0

Assume an input table (intable.csv) that contains ID numbers in its second column, and a fresh output table (outlist.csv) into which the input file - extended by one column - is to be written line by line.

echo -ne "foo,NC_045043\nbar,NC_045193\nbaz,n.a.\nqux,NC_045054\n" > intable.csv
echo -n "" > outtable.csv

Further assume that one or more third-party commands (here: esearch, efetch; both part of Entrez Direct) are employed to retrieve additional information for each ID number. This additional info is to form the third column of the output table.

while IFS="" read -r line || [[ -n "$line" ]]
do
    echo -n "$line" >> outtable.csv
    NCNUM=$(echo "$line" | awk -F"," '{print $2}')
    if [[ $NCNUM == NC_* ]]
    then
        echo "$NCNUM"
        RECORD=$(esearch -db nucleotide -query "$NCNUM" | efetch -format gb)
        echo "$RECORD" | grep "^LOCUS" | awk '{print ","$3}' | \
          tr -d "\n" >> outtable.csv
    else
        echo ",n.a." >> outtable.csv
    fi
done < intable.csv

Why does the while loop iterate only over the first input table entry under the above code, whereas it iterates over all input table entries if the code lines starting with RECORD and echo "$RECORD" are commented out? How can I correct this behavior?

Michael Gruenstaeudl
  • 1,609
  • 1
  • 17
  • 31
  • This would happen if `esearch` reads from standard input, since it will read the rest of `intable.csv` – Barmar May 06 '21 at 18:28
  • You don't need the `|| [[ -n "$line" ]]` hack if your input file properly ends with a newline character. – chepner May 06 '21 at 18:34
  • @chepner Okay, noted for future reference. – Michael Gruenstaeudl May 06 '21 at 18:37
  • For your own sake to avoid shooting yourself in the foot at some point please read [correct-bash-and-shell-script-variable-capitalization](https://stackoverflow.com/questions/673055/correct-bash-and-shell-script-variable-capitalization). – Ed Morton Apr 03 '22 at 14:29

1 Answers1

0

This would happen if esearch reads from standard input. It will inherit the input redirection from the while loop, so it will consume the rest of the input file.

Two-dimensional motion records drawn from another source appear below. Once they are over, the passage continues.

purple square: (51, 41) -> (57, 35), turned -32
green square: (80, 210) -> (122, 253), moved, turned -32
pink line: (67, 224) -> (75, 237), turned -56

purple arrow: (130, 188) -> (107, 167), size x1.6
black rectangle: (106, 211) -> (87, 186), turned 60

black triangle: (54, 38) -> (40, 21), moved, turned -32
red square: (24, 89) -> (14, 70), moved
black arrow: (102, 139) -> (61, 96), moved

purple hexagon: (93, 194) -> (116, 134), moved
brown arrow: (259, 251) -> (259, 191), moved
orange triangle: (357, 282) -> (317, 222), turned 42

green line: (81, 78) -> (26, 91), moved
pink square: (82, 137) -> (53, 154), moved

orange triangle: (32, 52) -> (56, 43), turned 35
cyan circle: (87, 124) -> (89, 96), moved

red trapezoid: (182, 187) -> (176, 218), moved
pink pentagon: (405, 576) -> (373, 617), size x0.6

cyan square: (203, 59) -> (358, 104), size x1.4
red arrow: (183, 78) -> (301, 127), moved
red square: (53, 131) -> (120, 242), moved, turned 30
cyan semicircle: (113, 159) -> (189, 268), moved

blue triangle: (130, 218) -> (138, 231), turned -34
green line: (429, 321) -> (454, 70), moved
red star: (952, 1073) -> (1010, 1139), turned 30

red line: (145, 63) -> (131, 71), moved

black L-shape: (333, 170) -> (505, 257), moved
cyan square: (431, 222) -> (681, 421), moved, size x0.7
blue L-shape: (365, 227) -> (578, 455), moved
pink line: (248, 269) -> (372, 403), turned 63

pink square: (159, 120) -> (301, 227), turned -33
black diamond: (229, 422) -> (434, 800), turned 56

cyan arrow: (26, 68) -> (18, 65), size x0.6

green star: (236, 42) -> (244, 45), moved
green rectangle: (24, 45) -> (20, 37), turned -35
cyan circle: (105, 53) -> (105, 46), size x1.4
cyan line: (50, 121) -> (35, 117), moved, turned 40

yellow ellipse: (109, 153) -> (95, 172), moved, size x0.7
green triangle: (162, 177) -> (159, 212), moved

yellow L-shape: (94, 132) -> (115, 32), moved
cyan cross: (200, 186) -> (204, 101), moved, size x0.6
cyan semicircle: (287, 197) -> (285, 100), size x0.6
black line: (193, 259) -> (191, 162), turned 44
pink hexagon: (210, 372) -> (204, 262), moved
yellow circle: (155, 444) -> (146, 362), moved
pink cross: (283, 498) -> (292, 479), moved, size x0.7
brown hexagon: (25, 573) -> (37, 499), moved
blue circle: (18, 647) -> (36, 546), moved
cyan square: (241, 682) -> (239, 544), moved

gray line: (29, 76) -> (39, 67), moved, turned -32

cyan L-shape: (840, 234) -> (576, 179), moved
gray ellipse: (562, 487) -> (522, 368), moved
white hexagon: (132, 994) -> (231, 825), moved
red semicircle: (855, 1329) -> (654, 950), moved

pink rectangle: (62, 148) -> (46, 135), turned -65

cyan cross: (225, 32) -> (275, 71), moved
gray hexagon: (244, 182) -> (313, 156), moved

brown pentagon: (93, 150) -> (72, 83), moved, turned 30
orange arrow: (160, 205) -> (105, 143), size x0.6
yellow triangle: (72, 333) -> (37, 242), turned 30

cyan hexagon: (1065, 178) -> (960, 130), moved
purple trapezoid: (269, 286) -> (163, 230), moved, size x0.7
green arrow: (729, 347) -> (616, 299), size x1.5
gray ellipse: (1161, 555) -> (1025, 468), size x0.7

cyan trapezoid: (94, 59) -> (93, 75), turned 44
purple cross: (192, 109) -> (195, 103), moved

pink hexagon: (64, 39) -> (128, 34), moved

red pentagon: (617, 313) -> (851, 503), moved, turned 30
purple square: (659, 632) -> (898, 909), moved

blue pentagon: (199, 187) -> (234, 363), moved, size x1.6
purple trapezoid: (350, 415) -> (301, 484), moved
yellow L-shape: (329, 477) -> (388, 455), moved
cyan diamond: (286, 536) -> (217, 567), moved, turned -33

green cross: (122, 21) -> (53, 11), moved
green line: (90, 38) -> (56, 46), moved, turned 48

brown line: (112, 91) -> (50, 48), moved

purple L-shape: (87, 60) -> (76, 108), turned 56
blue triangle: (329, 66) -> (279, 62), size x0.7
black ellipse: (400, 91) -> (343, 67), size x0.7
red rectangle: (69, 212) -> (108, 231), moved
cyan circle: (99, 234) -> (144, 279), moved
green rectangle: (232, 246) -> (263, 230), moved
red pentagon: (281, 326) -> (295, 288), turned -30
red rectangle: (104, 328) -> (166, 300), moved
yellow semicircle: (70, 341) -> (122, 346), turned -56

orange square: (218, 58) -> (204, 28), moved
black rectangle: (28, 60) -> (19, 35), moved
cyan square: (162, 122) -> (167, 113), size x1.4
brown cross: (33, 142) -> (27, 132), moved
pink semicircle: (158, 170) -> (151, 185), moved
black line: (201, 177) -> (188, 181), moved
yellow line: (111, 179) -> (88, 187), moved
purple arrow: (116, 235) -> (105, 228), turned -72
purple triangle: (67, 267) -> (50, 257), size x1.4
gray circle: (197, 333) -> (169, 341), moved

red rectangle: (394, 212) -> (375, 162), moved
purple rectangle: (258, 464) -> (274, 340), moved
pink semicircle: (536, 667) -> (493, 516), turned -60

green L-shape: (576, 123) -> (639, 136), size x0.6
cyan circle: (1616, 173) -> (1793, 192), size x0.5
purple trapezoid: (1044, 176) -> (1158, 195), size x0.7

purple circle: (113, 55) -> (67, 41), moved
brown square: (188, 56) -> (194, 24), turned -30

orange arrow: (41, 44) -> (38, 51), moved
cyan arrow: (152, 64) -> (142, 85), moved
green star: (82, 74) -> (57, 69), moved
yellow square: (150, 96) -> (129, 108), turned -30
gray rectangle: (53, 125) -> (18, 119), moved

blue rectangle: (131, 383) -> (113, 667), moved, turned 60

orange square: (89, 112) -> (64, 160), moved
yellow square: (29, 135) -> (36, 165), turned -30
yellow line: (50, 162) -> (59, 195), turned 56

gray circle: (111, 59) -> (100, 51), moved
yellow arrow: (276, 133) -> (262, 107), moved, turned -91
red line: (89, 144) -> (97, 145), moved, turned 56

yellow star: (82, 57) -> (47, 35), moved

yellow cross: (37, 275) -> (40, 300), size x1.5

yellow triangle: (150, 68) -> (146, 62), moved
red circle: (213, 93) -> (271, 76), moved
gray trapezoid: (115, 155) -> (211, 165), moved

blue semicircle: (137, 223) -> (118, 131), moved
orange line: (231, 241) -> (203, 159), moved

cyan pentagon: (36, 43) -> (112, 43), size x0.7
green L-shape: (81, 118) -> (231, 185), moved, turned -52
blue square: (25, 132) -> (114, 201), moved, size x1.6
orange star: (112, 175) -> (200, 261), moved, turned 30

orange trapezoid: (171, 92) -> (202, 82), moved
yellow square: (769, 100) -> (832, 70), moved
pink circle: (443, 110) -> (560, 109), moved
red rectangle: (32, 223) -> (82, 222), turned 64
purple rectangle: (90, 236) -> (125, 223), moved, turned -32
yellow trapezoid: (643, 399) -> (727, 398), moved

The solution is to redirect is standard input elsewhere, e.g. /dev/null.

while IFS="" read -r line || [[ -n "$line" ]]
do
    echo -n "$line" >> outtable.csv
    NCNUM=$(echo "$line" | awk -F"," '{print $2}')
    if [[ $NCNUM == NC_* ]]
    then
        echo "$NCNUM"
        RECORD=$(esearch -db nucleotide -query "$NCNUM" </dev/null | efetch -format gb)
        echo "$RECORD" | grep "^LOCUS" | awk '{print ","$3}' | \
          tr -d "\n" >> outtable.csv
    else
        echo ",n.a." >> outtable.csv
    fi
done < intable.csv
Barmar
  • 741,623
  • 53
  • 500
  • 612